• What to work on
Write out exactly the first lines of the listing, ending on the line that contains "добавления подписи к разм".

• Material for this task
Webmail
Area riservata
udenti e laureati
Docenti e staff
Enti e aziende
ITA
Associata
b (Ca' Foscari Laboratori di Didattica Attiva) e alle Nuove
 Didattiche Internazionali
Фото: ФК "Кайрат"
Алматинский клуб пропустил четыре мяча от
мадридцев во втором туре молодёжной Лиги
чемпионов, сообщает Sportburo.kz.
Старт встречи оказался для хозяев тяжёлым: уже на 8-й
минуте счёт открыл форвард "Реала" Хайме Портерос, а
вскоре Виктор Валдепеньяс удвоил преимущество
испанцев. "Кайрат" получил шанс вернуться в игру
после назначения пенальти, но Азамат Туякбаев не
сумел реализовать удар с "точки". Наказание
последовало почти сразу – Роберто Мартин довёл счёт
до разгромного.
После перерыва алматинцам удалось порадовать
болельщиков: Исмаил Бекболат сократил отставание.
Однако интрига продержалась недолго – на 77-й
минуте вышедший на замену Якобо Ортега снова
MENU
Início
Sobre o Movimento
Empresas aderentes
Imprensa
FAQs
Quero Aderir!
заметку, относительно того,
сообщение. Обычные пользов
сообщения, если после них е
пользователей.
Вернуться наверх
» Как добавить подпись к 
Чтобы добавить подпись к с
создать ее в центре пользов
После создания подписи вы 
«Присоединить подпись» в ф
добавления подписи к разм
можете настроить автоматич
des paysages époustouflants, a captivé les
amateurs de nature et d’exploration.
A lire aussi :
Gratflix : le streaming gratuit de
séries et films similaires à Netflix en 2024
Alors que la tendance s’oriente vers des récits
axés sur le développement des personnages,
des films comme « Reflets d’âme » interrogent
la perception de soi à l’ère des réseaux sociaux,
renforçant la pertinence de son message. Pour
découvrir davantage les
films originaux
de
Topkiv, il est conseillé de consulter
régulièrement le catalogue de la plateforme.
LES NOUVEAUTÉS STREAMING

• Result
Webmail
Area riservata
udenti e laureati
Docenti e staff
Enti e aziende
ITA
Associata
b (Ca' Foscari Laboratori di Didattica Attiva) e alle Nuove
 Didattiche Internazionali
Фото: ФК "Кайрат"
Алматинский клуб пропустил четыре мяча от
мадридцев во втором туре молодёжной Лиги
чемпионов, сообщает Sportburo.kz.
Старт встречи оказался для хозяев тяжёлым: уже на 8-й
минуте счёт открыл форвард "Реала" Хайме Портерос, а
вскоре Виктор Валдепеньяс удвоил преимущество
испанцев. "Кайрат" получил шанс вернуться в игру
после назначения пенальти, но Азамат Туякбаев не
сумел реализовать удар с "точки". Наказание
последовало почти сразу – Роберто Мартин довёл счёт
до разгромного.
После перерыва алматинцам удалось порадовать
болельщиков: Исмаил Бекболат сократил отставание.
Однако интрига продержалась недолго – на 77-й
минуте вышедший на замену Якобо Ортега снова
MENU
Início
Sobre o Movimento
Empresas aderentes
Imprensa
FAQs
Quero Aderir!
заметку, относительно того,
сообщение. Обычные пользов
сообщения, если после них е
пользователей.
Вернуться наверх
» Как добавить подпись к 
Чтобы добавить подпись к с
создать ее в центре пользов
После создания подписи вы 
«Присоединить подпись» в ф
добавления подписи к разм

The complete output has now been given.